▶ [SOURCE DATA]
= Beginning of Section =

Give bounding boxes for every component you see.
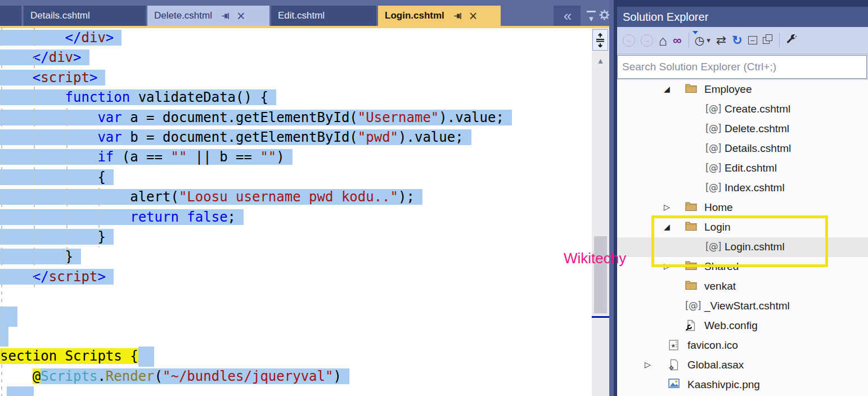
code-line[interactable]: [0, 307, 592, 326]
properties-button[interactable]: [785, 33, 798, 48]
sync-with-active-document-button[interactable]: ∞: [673, 34, 682, 47]
scroll-up-arrow[interactable]: ▲: [592, 56, 609, 65]
tree-item-login[interactable]: ◢Login: [617, 218, 868, 237]
panel-title-bar[interactable]: Solution Explorer: [617, 7, 868, 27]
tree-item-label: Delete.cshtml: [725, 123, 789, 135]
code-editor[interactable]: </div> </div> <script> function validate…: [0, 28, 592, 396]
tab-details-cshtml[interactable]: Details.cshtml: [24, 6, 146, 26]
tree-item--viewstart-cshtml[interactable]: [@]_ViewStart.cshtml: [617, 296, 868, 316]
code-line[interactable]: if (a == "" || b == ""): [0, 147, 592, 167]
expander-closed-icon[interactable]: ▷: [664, 262, 670, 271]
clock-filter-icon: ◷: [695, 34, 704, 47]
show-all-files-button[interactable]: [763, 37, 772, 44]
tree-item-login-cshtml[interactable]: [@]Login.cshtml: [617, 237, 868, 257]
pending-changes-filter-button[interactable]: ◷ ▾: [695, 34, 710, 47]
splitter-icon: [595, 33, 605, 47]
tab-login-cshtml[interactable]: Login.cshtml×: [378, 6, 501, 26]
pin-icon[interactable]: [221, 12, 230, 20]
switch-views-button[interactable]: ⇄: [716, 33, 726, 48]
settings-button[interactable]: [599, 9, 610, 23]
search-box-area: [617, 54, 868, 80]
code-line[interactable]: [0, 386, 592, 396]
code-line[interactable]: [0, 327, 592, 346]
selection-block: [7, 386, 34, 396]
solution-tree: ◢Employee[@]Create.cshtml[@]Delete.cshtm…: [617, 80, 868, 396]
tree-item-kaashivpic-png[interactable]: Kaashivpic.png: [617, 375, 868, 395]
tree-item-create-cshtml[interactable]: [@]Create.cshtml: [617, 100, 868, 119]
tree-item-favicon-ico[interactable]: ★favicon.ico: [617, 336, 868, 356]
pin-icon[interactable]: [453, 12, 462, 20]
expander-open-icon[interactable]: ◢: [664, 222, 670, 231]
tree-item-label: Login.cshtml: [725, 241, 785, 253]
split-window-handle[interactable]: [592, 29, 608, 51]
sync-active-document-icon: ∞: [673, 34, 682, 47]
code-line[interactable]: [0, 287, 592, 307]
collapse-all-button[interactable]: −: [748, 36, 757, 44]
razor-icon: [@]: [705, 162, 721, 173]
expander-open-icon[interactable]: ◢: [664, 84, 670, 93]
selection-tail: [138, 346, 154, 366]
window-list-button[interactable]: ▼: [585, 11, 597, 24]
tree-item-label: _ViewStart.cshtml: [704, 300, 790, 312]
code-line[interactable]: alert("Loosu username pwd kodu..");: [0, 187, 592, 207]
tree-item-global-asax[interactable]: ▷Global.asax: [617, 356, 868, 375]
toolbar-separator: [779, 33, 780, 48]
tree-item-details-cshtml[interactable]: [@]Details.cshtml: [617, 139, 868, 159]
folder-icon: [685, 83, 697, 93]
editor-scrollbar[interactable]: ▲: [592, 28, 609, 396]
tab-label: Login.cshtml: [385, 10, 444, 21]
tree-item-label: favicon.ico: [687, 339, 738, 352]
home-icon: ⌂: [659, 34, 667, 47]
search-input[interactable]: [617, 55, 867, 79]
code-line[interactable]: return false;: [0, 208, 592, 227]
code-line[interactable]: section Scripts {: [0, 346, 592, 366]
tree-item-label: Login: [704, 221, 731, 233]
tree-item-venkat[interactable]: venkat: [617, 277, 868, 296]
toolbar-separator: [689, 33, 689, 48]
razor-icon: [@]: [705, 182, 721, 193]
tree-item-web-config[interactable]: Web.config: [617, 316, 868, 336]
code-line[interactable]: </div>: [0, 28, 592, 48]
code-line[interactable]: </div>: [0, 48, 592, 68]
tree-item-edit-cshtml[interactable]: [@]Edit.cshtml: [617, 159, 868, 178]
code-line[interactable]: {: [0, 168, 592, 187]
close-icon[interactable]: ×: [469, 10, 478, 21]
tab-label: Details.cshtml: [30, 10, 90, 21]
tree-item-label: Create.cshtml: [725, 103, 790, 115]
code-line[interactable]: }: [0, 247, 592, 267]
tree-item-employee[interactable]: ◢Employee: [617, 80, 868, 100]
code-line[interactable]: @Scripts.Render("~/bundles/jqueryval"): [0, 367, 592, 386]
nav-forward-button[interactable]: →: [641, 34, 653, 47]
tree-item-label: Kaashivpic.png: [687, 379, 760, 391]
code-line[interactable]: </script>: [0, 267, 592, 287]
expander-closed-icon[interactable]: ▷: [664, 202, 670, 212]
close-icon[interactable]: ×: [237, 10, 245, 21]
folder-icon: [685, 221, 697, 231]
tree-item-delete-cshtml[interactable]: [@]Delete.cshtml: [617, 119, 868, 139]
tree-item-shared[interactable]: ▷Shared: [617, 257, 868, 277]
tree-item-label: Details.cshtml: [725, 142, 791, 155]
funnel-icon: [692, 31, 698, 34]
promote-tabs-button[interactable]: «: [554, 6, 581, 26]
tab-strip-stub: [0, 6, 21, 26]
tree-item-index-cshtml[interactable]: [@]Index.cshtml: [617, 178, 868, 198]
tree-item-label: Web.config: [704, 320, 758, 332]
image-icon: [668, 379, 680, 388]
code-line[interactable]: function validateData() {: [0, 88, 592, 107]
global-icon: [668, 359, 679, 371]
panel-top-strip: [617, 0, 868, 7]
home-button[interactable]: ⌂: [659, 34, 667, 47]
tab-label: Delete.cshtml: [154, 10, 212, 21]
tab-delete-cshtml[interactable]: Delete.cshtml×: [147, 6, 269, 26]
scrollbar-thumb[interactable]: [594, 236, 607, 313]
code-line[interactable]: var a = document.getElementById("Usernam…: [0, 108, 592, 128]
tree-item-home[interactable]: ▷Home: [617, 198, 868, 218]
code-line[interactable]: var b = document.getElementById("pwd").v…: [0, 128, 592, 147]
refresh-button[interactable]: ↻: [732, 33, 742, 48]
nav-back-button[interactable]: ←: [623, 34, 635, 47]
code-line[interactable]: <script>: [0, 68, 592, 88]
code-line[interactable]: }: [0, 227, 592, 247]
tab-edit-cshtml[interactable]: Edit.cshtml: [271, 6, 376, 26]
expander-closed-icon[interactable]: ▷: [645, 360, 651, 369]
forward-arrow-icon: →: [641, 34, 653, 47]
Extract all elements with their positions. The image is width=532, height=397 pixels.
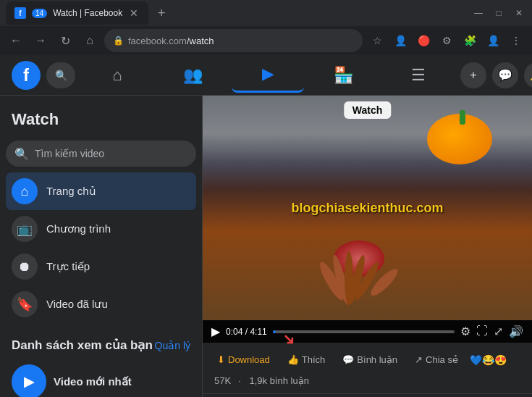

= End of Section =

▶ [PROBLEM] Each line of the data needs to be output exactly, with any image excluded.

▶ [ANSWER AREA]
Give bounding boxes for every component you see.
code-line[interactable]: [0, 307, 592, 326]
properties-button[interactable]: [785, 33, 798, 48]
sync-with-active-document-button[interactable]: ∞: [673, 34, 682, 47]
scroll-up-arrow[interactable]: ▲: [592, 56, 609, 65]
tree-item-login[interactable]: ◢Login: [617, 218, 868, 237]
panel-title-bar[interactable]: Solution Explorer: [617, 7, 868, 27]
tree-item-label: Delete.cshtml: [725, 123, 789, 135]
code-editor[interactable]: </div> </div> <script> function validate…: [0, 28, 592, 396]
tab-details-cshtml[interactable]: Details.cshtml: [24, 6, 146, 26]
tree-item--viewstart-cshtml[interactable]: [@]_ViewStart.cshtml: [617, 296, 868, 316]
code-line[interactable]: if (a == "" || b == ""): [0, 147, 592, 167]
expander-closed-icon[interactable]: ▷: [664, 262, 670, 271]
clock-filter-icon: ◷: [695, 34, 704, 47]
show-all-files-button[interactable]: [763, 37, 772, 44]
tree-item-login-cshtml[interactable]: [@]Login.cshtml: [617, 237, 868, 257]
pending-changes-filter-button[interactable]: ◷ ▾: [695, 34, 710, 47]
splitter-icon: [595, 33, 605, 47]
tab-login-cshtml[interactable]: Login.cshtml×: [378, 6, 501, 26]
pin-icon[interactable]: [221, 12, 230, 20]
switch-views-button[interactable]: ⇄: [716, 33, 726, 48]
settings-button[interactable]: [599, 9, 610, 23]
search-box-area: [617, 54, 868, 80]
code-line[interactable]: [0, 386, 592, 396]
code-line[interactable]: [0, 327, 592, 346]
selection-block: [7, 386, 34, 396]
solution-tree: ◢Employee[@]Create.cshtml[@]Delete.cshtm…: [617, 80, 868, 396]
tree-item-kaashivpic-png[interactable]: Kaashivpic.png: [617, 375, 868, 395]
tree-item-create-cshtml[interactable]: [@]Create.cshtml: [617, 100, 868, 119]
tree-item-favicon-ico[interactable]: ★favicon.ico: [617, 336, 868, 356]
pin-icon[interactable]: [453, 12, 462, 20]
expander-open-icon[interactable]: ◢: [664, 222, 670, 231]
tree-item-label: Login.cshtml: [725, 241, 785, 253]
split-window-handle[interactable]: [592, 29, 608, 51]
sync-active-document-icon: ∞: [673, 34, 682, 47]
code-line[interactable]: [0, 287, 592, 307]
collapse-all-button[interactable]: −: [748, 36, 757, 44]
razor-icon: [@]: [705, 162, 721, 173]
expander-open-icon[interactable]: ◢: [664, 84, 670, 93]
selection-tail: [138, 346, 154, 366]
window-list-button[interactable]: ▼: [585, 11, 597, 24]
tree-item-label: _ViewStart.cshtml: [704, 300, 790, 312]
code-line[interactable]: alert("Loosu username pwd kodu..");: [0, 187, 592, 207]
tree-item-global-asax[interactable]: ▷Global.asax: [617, 356, 868, 375]
toolbar-separator: [779, 33, 780, 48]
tree-item-details-cshtml[interactable]: [@]Details.cshtml: [617, 139, 868, 159]
folder-icon: [685, 83, 697, 93]
editor-scrollbar[interactable]: ▲: [592, 28, 609, 396]
tab-label: Login.cshtml: [385, 10, 444, 21]
tree-item-label: favicon.ico: [687, 339, 738, 352]
home-icon: ⌂: [659, 34, 667, 47]
search-input[interactable]: [617, 55, 867, 79]
code-line[interactable]: return false;: [0, 208, 592, 227]
code-line[interactable]: section Scripts {: [0, 346, 592, 366]
tree-item-label: Login: [704, 221, 731, 233]
tree-item-venkat[interactable]: venkat: [617, 277, 868, 296]
toolbar-separator: [689, 33, 689, 48]
razor-icon: [@]: [705, 182, 721, 193]
tree-item-web-config[interactable]: Web.config: [617, 316, 868, 336]
code-line[interactable]: </div>: [0, 28, 592, 48]
code-line[interactable]: </div>: [0, 48, 592, 68]
tree-item-edit-cshtml[interactable]: [@]Edit.cshtml: [617, 159, 868, 178]
code-line[interactable]: {: [0, 168, 592, 187]
close-icon[interactable]: ×: [469, 10, 478, 21]
tab-label: Details.cshtml: [30, 10, 90, 21]
tree-item-label: Create.cshtml: [725, 103, 790, 115]
code-line[interactable]: }: [0, 247, 592, 267]
tree-item-employee[interactable]: ◢Employee: [617, 80, 868, 100]
code-line[interactable]: @Scripts.Render("~/bundles/jqueryval"): [0, 367, 592, 386]
nav-forward-button[interactable]: →: [641, 34, 653, 47]
tree-item-label: Kaashivpic.png: [687, 379, 760, 391]
code-line[interactable]: </script>: [0, 267, 592, 287]
expander-closed-icon[interactable]: ▷: [664, 202, 670, 212]
close-icon[interactable]: ×: [237, 10, 245, 21]
folder-icon: [685, 221, 697, 231]
tree-item-delete-cshtml[interactable]: [@]Delete.cshtml: [617, 119, 868, 139]
tree-item-shared[interactable]: ▷Shared: [617, 257, 868, 277]
tree-item-label: Details.cshtml: [725, 142, 791, 155]
funnel-icon: [692, 31, 698, 34]
promote-tabs-button[interactable]: «: [554, 6, 581, 26]
tab-strip-stub: [0, 6, 21, 26]
tree-item-index-cshtml[interactable]: [@]Index.cshtml: [617, 178, 868, 198]
tree-item-label: Web.config: [704, 320, 758, 332]
image-icon: [668, 379, 680, 388]
code-line[interactable]: function validateData() {: [0, 88, 592, 107]
global-icon: [668, 359, 679, 371]
panel-top-strip: [617, 0, 868, 7]
home-button[interactable]: ⌂: [659, 34, 667, 47]
tab-label: Delete.cshtml: [154, 10, 212, 21]
tab-delete-cshtml[interactable]: Delete.cshtml×: [147, 6, 269, 26]
scrollbar-thumb[interactable]: [594, 236, 607, 313]
code-line[interactable]: var a = document.getElementById("Usernam…: [0, 108, 592, 128]
tree-item-home[interactable]: ▷Home: [617, 198, 868, 218]
code-line[interactable]: var b = document.getElementById("pwd").v…: [0, 128, 592, 147]
refresh-button[interactable]: ↻: [732, 33, 742, 48]
nav-back-button[interactable]: ←: [623, 34, 635, 47]
code-line[interactable]: <script>: [0, 68, 592, 88]
code-line[interactable]: }: [0, 227, 592, 247]
tab-edit-cshtml[interactable]: Edit.cshtml: [271, 6, 376, 26]
expander-closed-icon[interactable]: ▷: [645, 360, 651, 369]
forward-arrow-icon: →: [641, 34, 653, 47]
Extract all elements with their positions. The image is width=532, height=397 pixels.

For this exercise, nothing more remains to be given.